[Stored entries]
^^^^^^^^^^^^^^^^

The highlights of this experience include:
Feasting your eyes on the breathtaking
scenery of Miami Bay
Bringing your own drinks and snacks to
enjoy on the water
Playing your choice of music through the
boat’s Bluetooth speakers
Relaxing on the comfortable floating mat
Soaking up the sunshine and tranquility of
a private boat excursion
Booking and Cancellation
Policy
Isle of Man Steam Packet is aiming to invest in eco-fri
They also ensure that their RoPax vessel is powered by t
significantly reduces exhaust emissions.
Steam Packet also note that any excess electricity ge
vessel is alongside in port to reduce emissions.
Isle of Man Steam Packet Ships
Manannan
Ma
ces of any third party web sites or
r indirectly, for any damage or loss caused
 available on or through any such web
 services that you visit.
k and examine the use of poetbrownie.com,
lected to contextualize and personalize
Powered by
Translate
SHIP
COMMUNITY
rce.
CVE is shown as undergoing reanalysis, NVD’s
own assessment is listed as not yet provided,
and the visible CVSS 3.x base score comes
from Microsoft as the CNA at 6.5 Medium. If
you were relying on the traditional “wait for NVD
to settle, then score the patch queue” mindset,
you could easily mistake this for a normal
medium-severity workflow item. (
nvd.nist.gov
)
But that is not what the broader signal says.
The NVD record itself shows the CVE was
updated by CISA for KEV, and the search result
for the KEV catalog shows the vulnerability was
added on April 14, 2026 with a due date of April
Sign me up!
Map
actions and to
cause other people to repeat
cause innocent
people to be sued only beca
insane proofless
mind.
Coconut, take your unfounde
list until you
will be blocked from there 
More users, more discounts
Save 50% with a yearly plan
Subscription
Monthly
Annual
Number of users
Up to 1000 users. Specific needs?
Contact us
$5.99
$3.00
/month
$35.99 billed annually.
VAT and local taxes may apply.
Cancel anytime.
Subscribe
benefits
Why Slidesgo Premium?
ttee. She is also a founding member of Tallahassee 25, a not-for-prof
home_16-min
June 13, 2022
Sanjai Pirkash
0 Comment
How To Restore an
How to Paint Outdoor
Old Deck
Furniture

^^^^^^^^^^^^^^^^

_WORK TO BE COMPLETED_:
Take each record above and return it verbatim.

_TASK ANSWER_:
The highlights of this experience include:
Feasting your eyes on the breathtaking
scenery of Miami Bay
Bringing your own drinks and snacks to
enjoy on the water
Playing your choice of music through the
boat’s Bluetooth speakers
Relaxing on the comfortable floating mat
Soaking up the sunshine and tranquility of
a private boat excursion
Booking and Cancellation
Policy
Isle of Man Steam Packet is aiming to invest in eco-fri
They also ensure that their RoPax vessel is powered by t
significantly reduces exhaust emissions.
Steam Packet also note that any excess electricity ge
vessel is alongside in port to reduce emissions.
Isle of Man Steam Packet Ships
Manannan
Ma
ces of any third party web sites or
r indirectly, for any damage or loss caused
 available on or through any such web
 services that you visit.
k and examine the use of poetbrownie.com,
lected to contextualize and personalize
Powered by
Translate
SHIP
COMMUNITY
rce.
CVE is shown as undergoing reanalysis, NVD’s
own assessment is listed as not yet provided,
and the visible CVSS 3.x base score comes
from Microsoft as the CNA at 6.5 Medium. If
you were relying on the traditional “wait for NVD
to settle, then score the patch queue” mindset,
you could easily mistake this for a normal
medium-severity workflow item. (
nvd.nist.gov
)
But that is not what the broader signal says.
The NVD record itself shows the CVE was
updated by CISA for KEV, and the search result
for the KEV catalog shows the vulnerability was
added on April 14, 2026 with a due date of April
Sign me up!
Map
actions and to
cause other people to repeat
cause innocent
people to be sued only beca
insane proofless
mind.
Coconut, take your unfounde
list until you
will be blocked from there 
More users, more discounts
Save 50% with a yearly plan
Subscription
Monthly
Annual
Number of users
Up to 1000 users. Specific needs?
Contact us
$5.99
$3.00
/month
$35.99 billed annually.
VAT and local taxes may apply.
Cancel anytime.
Subscribe
benefits
Why Slidesgo Premium?
ttee. She is also a founding member of Tallahassee 25, a not-for-prof
home_16-min
June 13, 2022
Sanjai Pirkash
0 Comment
How To Restore an
How to Paint Outdoor
Old Deck
Furniture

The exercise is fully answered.